Por ampla maioria de 436 votos a 2, a Câmara dos Deputados aprovou, na noite desta terça-feira (9), o projeto de lei complementar que cria novas regras para combater a sonegação fiscal e punir os chamados “devedores contumazes” — empresas que deixam de pagar tributos de forma intencional, reiterada e injustificada.
De autoria do presidente do Senado, Rodrigo Pacheco (PSD-MG), o Projeto de Lei Complementar (PLP) 125/2022 segue agora para sanção do presidente Lula, já que o texto aprovado pelos deputados é idêntico ao que foi validado por unanimidade no Senado, sob relatoria do senador Efraim Filho (União-PB).
A proposta visa desarticular estruturas que usam a inadimplência como estratégia de negócio e ganhou impulso após as revelações da Operação Carbono Oculto, que identificou atuação do crime organizado, como o PCC, no setor de combustíveis e lavagem de dinheiro via fundos de investimento.
Segundo o texto, será classificado como devedor contumaz o contribuinte com dívida tributária injustificada igual ou superior a R$ 15 milhões e que ultrapasse 100% do seu patrimônio conhecido. O critério também exige reincidência: inadimplência por quatro períodos seguidos ou seis alternados em um ano.
Nos âmbitos estadual e municipal, os valores mínimos e critérios poderão ser definidos pelos próprios entes federados. Caso não o façam, valerão as regras federais. Situações excepcionais, como calamidades públicas, impedem a aplicação dessa classificação.
As empresas consideradas devedoras contumazes podem sofrer penalidades severas:
- Baixa do CNPJ, se comprovado conluio ou fraude;
- Proibição de usar benefícios fiscais;
- Proibição de participar de licitações ou manter contratos com o poder público;
- Impedimento de entrar com pedido de recuperação judicial;
- Classificação como inaptas no cadastro fiscal.
Um dos pontos centrais do projeto é impedir a extinção da responsabilidade penal com o simples pagamento da dívida. Ou seja, devedores contumazes não poderão evitar punição criminal apenas quitando os débitos após serem autuados.

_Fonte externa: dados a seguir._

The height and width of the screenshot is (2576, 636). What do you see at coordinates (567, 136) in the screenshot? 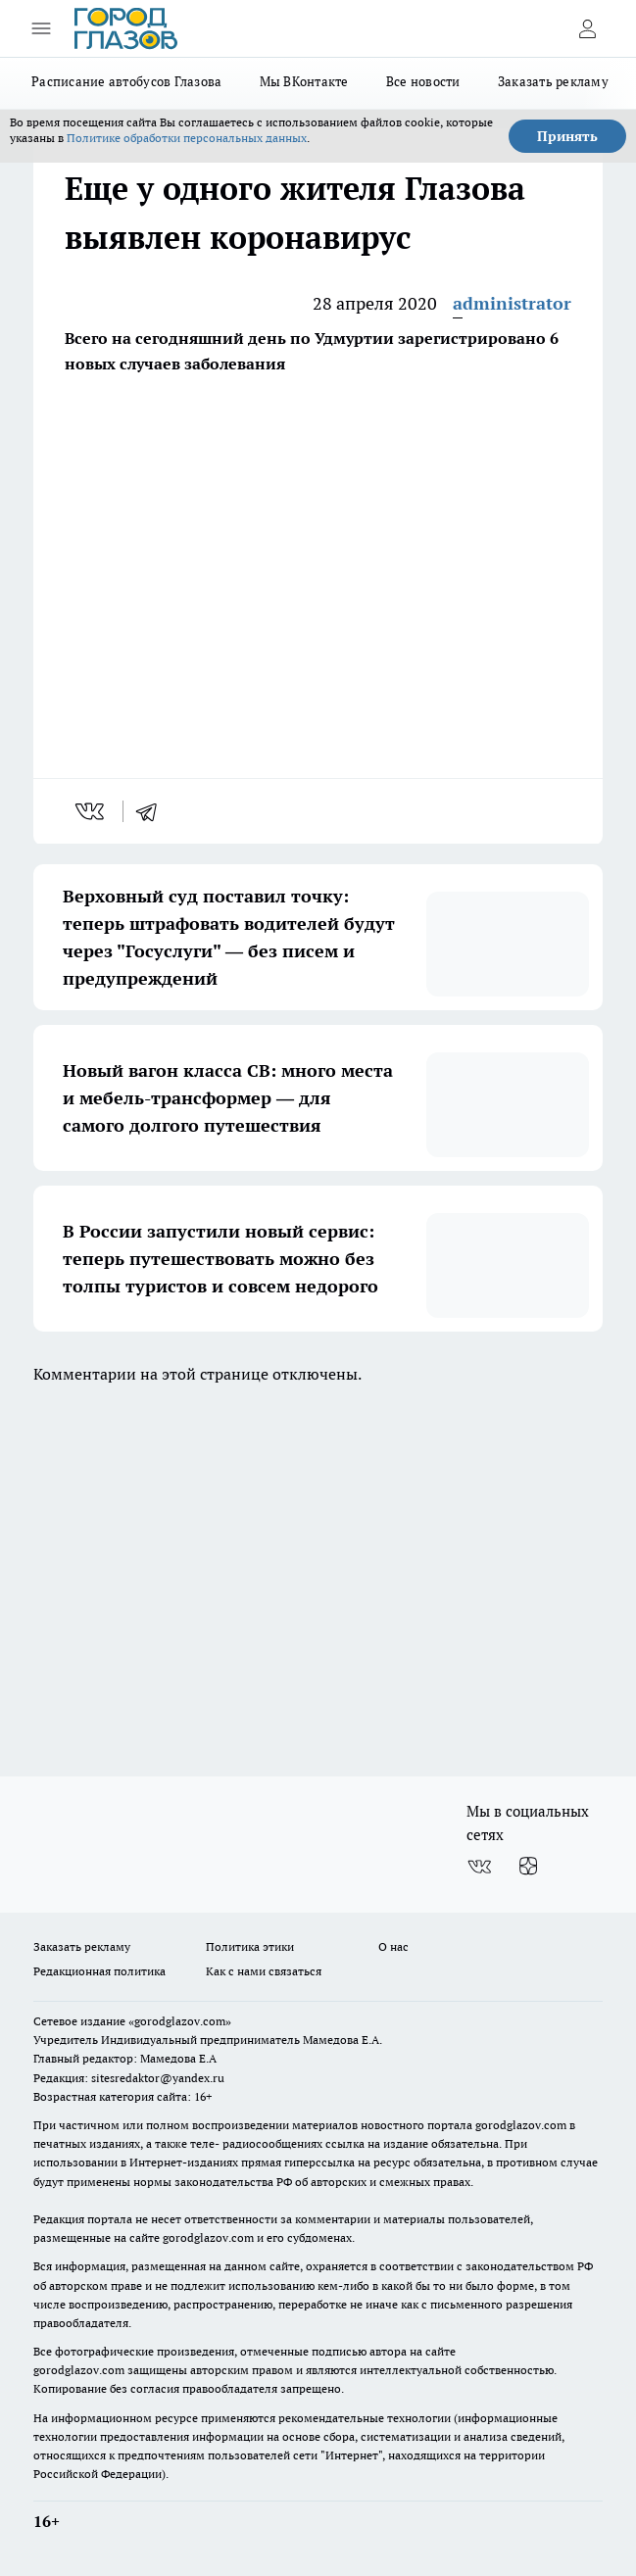
I see `Принять` at bounding box center [567, 136].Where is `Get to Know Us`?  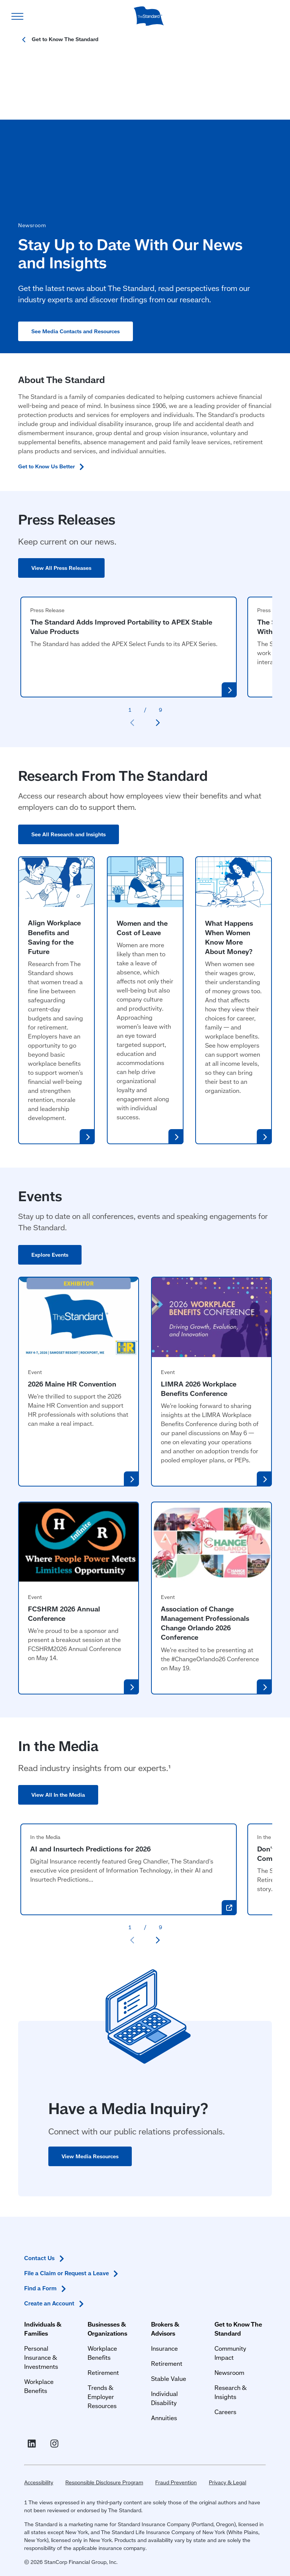 Get to Know Us is located at coordinates (54, 475).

A Receita Federal ficará responsável por listar os devedores contumazes em seu site. As administrações estaduais e municipais também deverão divulgar essas informações e notificar o Ministério da Fazenda sobre inclusões e exclusões desses contribuintes.
Aprovado em meio às descobertas da Carbono Oculto, o texto obriga a Agência Nacional do Petróleo (ANP) a adotar critérios mais rígidos no setor de combustíveis. Entre eles:
- Exigência de comprovação de origem lícita dos recursos;
- Identificação dos sócios reais das empresas;
- Capital social mínimo de R$ 1 milhão para revendedores, R$ 10 milhões para distribuidoras e R$ 200 milhões para produtoras.
A medida busca evitar o uso de “laranjas” e dificultar a entrada de organizações criminosas no setor.
O texto também obriga instituições de pagamento, como fintechs, a seguir regras do Poder Executivo para ampliar o controle sobre transações financeiras e prevenir lavagem de dinheiro.
O projeto cria três programas de conformidade fiscal:
- Confia – Conformidade Cooperativa Fiscal;
- Sintonia – Estímulo à Conformidade Tributária;
- OEA – Operador Econômico Autorizado.
Empresas que aderirem terão benefícios como tratamento diferenciado, facilidades para regularização e redução de juros, além de autorregularização facilitada em caso de crise financeira.
Outra inovação do projeto é a criação de um conjunto de normas para equilibrar os direitos e deveres dos contribuintes, com foco em reduzir disputas judiciais e facilitar o cumprimento das obrigações fiscais.
Entre os deveres dos órgãos tributários estão: reduzir processos administrativos, eliminar taxas indevidas e priorizar a resolução cooperativa dos conflitos fiscais.
Apesar do consenso entre os partidos — todos orientaram favoravelmente — a votação ocorreu em clima tenso, após protesto e expulsão do deputado Glauber Braga (PSOL-RJ) do plenário, que ocupa a cadeira da presidência da Casa em protesto contra um processo no Conselho de Ética.
Mesmo assim, a proposta foi aprovada com apenas dois votos contrários, dos deputados Marx Beltrão (PP-AL) e Flávio Nogueira (PT-PI). O presidente da Câmara, por regra, não vota.